* What is being asked
Report how many lines of the listing below include the word "each". Give nothing but the number.

---*---

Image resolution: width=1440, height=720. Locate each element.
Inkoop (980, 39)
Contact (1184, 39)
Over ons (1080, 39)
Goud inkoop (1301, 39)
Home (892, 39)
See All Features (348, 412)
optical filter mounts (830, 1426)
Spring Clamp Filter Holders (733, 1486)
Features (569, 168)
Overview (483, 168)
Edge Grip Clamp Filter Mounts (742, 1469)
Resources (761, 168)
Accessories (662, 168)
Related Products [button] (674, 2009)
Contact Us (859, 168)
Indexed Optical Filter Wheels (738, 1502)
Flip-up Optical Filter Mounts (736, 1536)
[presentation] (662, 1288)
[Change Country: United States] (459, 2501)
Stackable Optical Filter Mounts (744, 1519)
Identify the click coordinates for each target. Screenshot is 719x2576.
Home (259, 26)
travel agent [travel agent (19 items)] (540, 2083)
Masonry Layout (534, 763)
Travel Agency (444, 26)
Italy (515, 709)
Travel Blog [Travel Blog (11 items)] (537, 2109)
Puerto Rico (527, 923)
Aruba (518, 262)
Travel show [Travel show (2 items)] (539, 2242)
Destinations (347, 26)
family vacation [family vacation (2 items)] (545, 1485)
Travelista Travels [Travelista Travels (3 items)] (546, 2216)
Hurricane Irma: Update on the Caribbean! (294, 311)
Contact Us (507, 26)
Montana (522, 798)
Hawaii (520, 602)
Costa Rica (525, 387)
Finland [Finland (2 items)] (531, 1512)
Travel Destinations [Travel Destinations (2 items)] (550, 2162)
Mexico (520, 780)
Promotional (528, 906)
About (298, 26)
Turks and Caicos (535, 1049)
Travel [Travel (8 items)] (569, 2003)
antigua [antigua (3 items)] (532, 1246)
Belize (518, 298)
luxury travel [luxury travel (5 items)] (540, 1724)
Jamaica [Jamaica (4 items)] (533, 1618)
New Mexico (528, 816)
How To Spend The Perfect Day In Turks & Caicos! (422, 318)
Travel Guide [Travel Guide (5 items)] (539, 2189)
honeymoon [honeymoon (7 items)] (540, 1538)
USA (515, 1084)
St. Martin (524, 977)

---*---

* Response to this task
2